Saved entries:
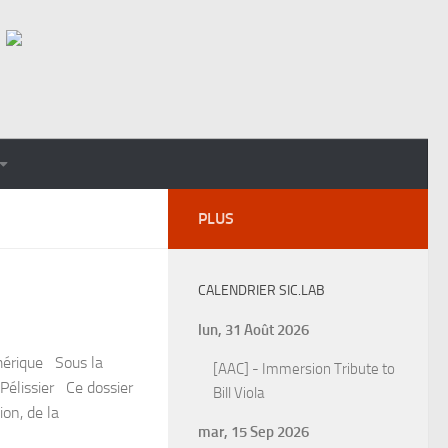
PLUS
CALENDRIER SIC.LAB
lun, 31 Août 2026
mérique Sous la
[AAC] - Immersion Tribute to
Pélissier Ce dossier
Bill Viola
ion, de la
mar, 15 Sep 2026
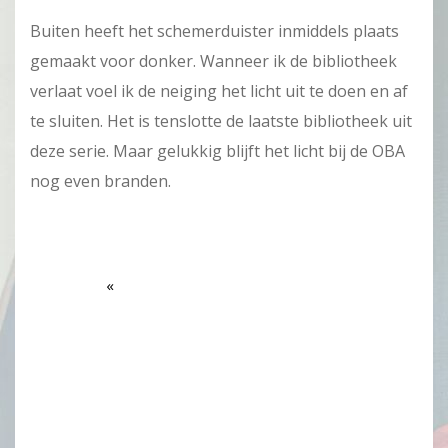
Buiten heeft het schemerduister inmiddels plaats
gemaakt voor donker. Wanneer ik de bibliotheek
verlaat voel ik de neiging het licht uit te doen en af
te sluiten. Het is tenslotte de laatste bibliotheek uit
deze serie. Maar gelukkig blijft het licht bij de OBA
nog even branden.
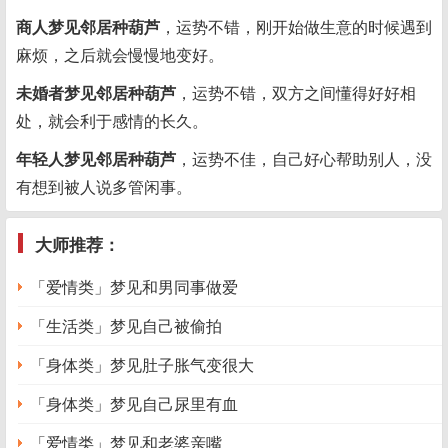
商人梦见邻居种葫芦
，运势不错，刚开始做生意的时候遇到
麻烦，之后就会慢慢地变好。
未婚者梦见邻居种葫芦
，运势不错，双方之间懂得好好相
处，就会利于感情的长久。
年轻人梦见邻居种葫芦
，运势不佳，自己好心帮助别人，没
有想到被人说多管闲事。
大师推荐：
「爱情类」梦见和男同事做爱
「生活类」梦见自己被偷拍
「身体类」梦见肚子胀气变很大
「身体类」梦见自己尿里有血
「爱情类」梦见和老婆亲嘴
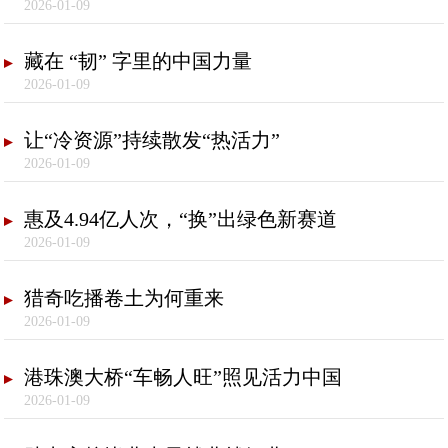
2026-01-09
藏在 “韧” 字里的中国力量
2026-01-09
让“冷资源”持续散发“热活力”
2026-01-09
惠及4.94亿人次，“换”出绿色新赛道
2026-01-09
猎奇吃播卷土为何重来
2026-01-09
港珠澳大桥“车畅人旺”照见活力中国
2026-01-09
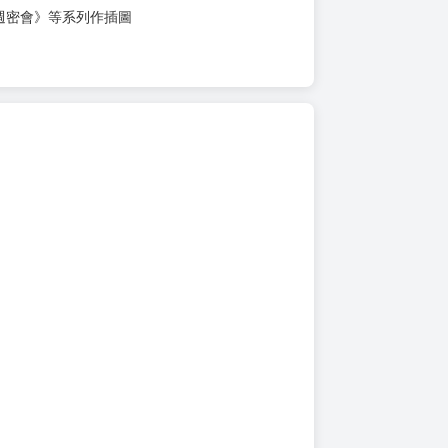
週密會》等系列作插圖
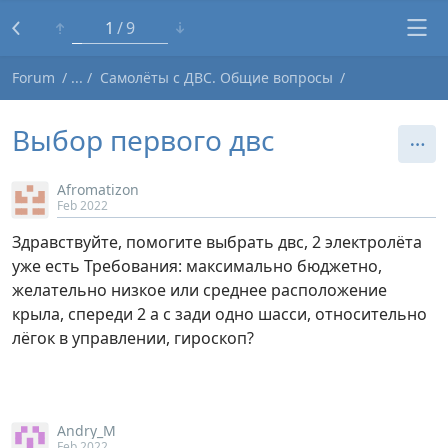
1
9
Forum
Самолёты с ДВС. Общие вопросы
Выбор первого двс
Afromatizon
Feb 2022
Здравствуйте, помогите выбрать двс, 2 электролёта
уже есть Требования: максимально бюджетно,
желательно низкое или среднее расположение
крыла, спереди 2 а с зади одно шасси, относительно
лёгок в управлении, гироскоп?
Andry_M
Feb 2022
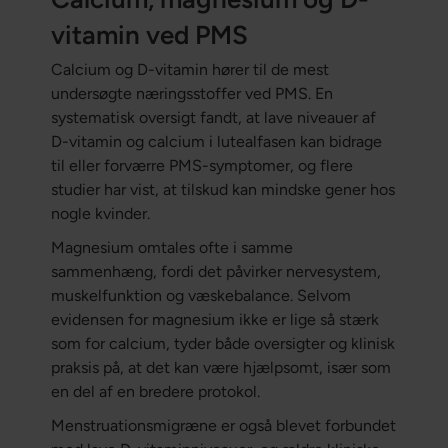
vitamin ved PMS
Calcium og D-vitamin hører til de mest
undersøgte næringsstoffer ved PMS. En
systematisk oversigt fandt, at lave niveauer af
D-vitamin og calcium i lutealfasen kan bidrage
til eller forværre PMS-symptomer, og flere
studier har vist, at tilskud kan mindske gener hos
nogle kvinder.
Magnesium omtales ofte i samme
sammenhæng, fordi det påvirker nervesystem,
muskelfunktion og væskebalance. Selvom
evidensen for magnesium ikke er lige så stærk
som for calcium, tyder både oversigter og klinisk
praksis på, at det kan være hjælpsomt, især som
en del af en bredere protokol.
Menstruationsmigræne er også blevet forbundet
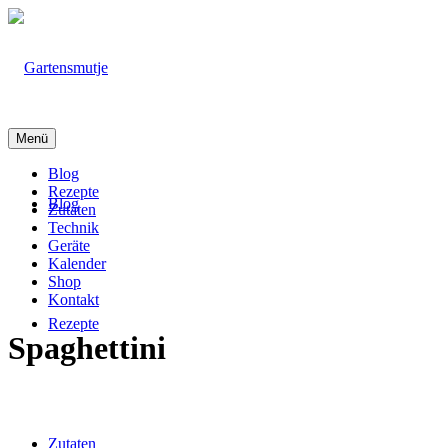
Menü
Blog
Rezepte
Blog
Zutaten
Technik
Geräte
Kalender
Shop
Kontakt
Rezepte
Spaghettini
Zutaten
* * *
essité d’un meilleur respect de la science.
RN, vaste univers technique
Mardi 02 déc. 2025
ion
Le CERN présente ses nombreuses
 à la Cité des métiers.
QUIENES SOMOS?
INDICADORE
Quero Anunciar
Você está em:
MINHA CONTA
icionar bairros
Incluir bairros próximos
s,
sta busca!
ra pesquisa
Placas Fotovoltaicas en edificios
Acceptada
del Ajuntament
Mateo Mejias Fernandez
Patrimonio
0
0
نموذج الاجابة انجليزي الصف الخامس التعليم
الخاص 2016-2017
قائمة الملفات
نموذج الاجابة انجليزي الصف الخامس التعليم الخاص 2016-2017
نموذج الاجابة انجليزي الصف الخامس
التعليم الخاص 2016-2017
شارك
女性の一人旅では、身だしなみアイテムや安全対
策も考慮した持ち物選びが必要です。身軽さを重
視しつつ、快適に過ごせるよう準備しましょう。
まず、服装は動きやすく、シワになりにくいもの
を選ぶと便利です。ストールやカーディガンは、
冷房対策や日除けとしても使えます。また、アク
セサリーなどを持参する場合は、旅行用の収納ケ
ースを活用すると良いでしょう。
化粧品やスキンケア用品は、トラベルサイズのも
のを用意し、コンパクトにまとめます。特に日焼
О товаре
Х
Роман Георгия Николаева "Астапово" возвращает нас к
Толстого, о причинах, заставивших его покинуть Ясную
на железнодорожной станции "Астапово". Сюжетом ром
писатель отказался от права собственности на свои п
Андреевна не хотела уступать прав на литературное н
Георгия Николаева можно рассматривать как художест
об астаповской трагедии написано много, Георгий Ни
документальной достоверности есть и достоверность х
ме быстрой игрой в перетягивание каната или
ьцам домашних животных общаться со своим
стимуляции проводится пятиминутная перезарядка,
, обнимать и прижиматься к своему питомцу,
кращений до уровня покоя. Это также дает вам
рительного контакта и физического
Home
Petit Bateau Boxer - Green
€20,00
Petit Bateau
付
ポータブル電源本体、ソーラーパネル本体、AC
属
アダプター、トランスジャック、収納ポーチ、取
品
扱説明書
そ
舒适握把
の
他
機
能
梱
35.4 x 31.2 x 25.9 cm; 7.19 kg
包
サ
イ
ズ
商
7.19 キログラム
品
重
==
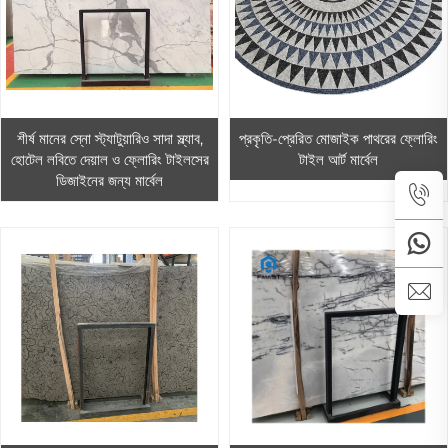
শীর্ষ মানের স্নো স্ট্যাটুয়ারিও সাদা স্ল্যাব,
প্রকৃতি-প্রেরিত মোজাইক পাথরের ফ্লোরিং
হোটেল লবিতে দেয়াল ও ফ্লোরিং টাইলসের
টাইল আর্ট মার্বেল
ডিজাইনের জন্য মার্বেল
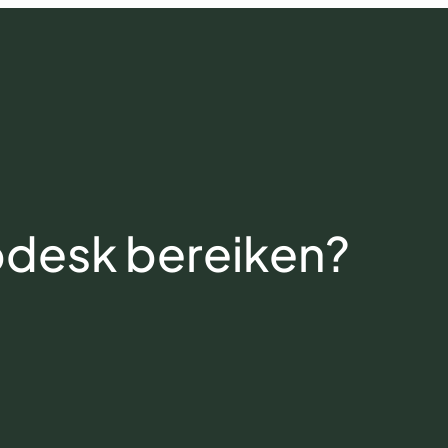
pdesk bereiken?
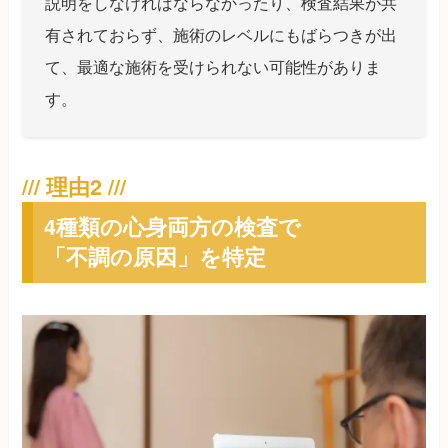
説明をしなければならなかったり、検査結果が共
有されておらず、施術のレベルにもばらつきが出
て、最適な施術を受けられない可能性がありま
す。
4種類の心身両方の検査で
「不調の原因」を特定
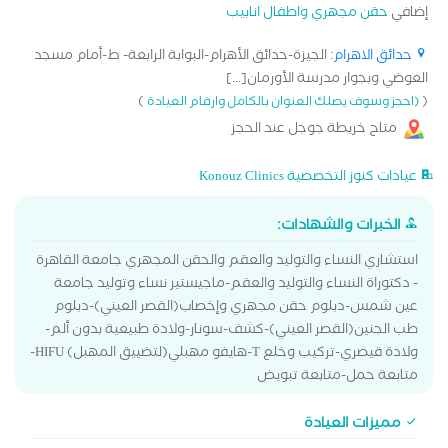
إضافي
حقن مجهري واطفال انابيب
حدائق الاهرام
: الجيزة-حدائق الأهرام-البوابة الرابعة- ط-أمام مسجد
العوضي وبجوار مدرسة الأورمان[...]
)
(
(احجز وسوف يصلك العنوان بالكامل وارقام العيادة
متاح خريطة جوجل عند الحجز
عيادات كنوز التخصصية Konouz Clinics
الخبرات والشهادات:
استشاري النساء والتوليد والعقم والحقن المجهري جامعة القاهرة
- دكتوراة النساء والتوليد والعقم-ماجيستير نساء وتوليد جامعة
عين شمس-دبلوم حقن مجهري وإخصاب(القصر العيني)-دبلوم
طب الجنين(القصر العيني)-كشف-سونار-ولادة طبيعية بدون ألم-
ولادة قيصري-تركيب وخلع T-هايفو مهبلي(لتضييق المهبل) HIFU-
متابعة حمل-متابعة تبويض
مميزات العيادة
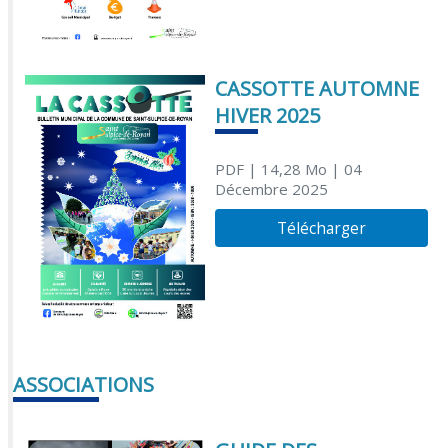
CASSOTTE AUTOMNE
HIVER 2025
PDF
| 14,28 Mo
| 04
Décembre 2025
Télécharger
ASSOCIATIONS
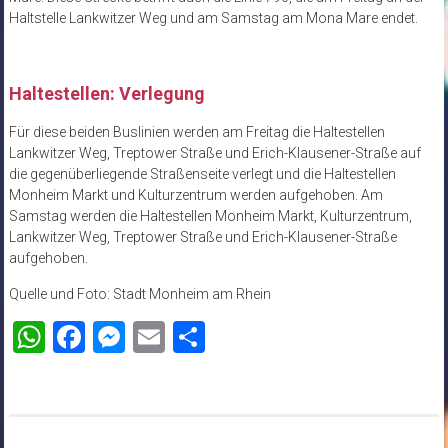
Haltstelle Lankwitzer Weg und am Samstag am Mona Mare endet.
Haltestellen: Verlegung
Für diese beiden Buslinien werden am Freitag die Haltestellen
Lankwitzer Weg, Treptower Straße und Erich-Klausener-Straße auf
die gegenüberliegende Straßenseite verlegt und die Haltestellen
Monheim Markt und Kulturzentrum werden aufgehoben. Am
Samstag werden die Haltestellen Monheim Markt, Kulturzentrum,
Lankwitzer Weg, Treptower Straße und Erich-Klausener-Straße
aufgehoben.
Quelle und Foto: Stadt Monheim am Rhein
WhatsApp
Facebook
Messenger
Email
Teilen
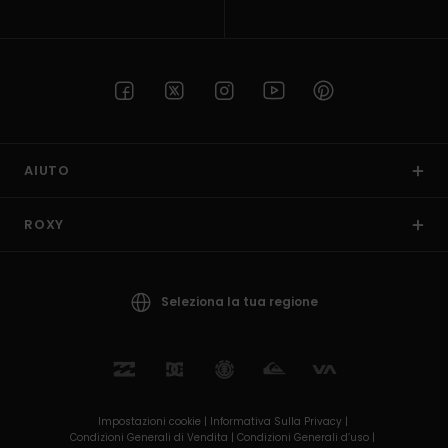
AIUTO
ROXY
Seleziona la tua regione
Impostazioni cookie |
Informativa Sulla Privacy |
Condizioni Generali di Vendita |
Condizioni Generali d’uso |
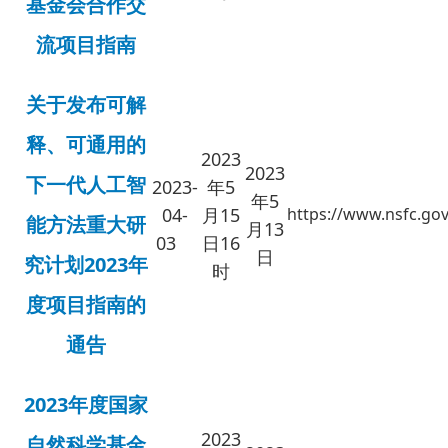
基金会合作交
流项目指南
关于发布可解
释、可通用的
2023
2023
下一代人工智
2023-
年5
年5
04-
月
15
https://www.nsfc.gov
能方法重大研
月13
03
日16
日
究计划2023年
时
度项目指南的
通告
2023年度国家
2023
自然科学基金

Task details —
Every line with "Petit" in it should be copied from the entries.

Written reply —
Petit Bateau Boxer - Green
Petit Bateau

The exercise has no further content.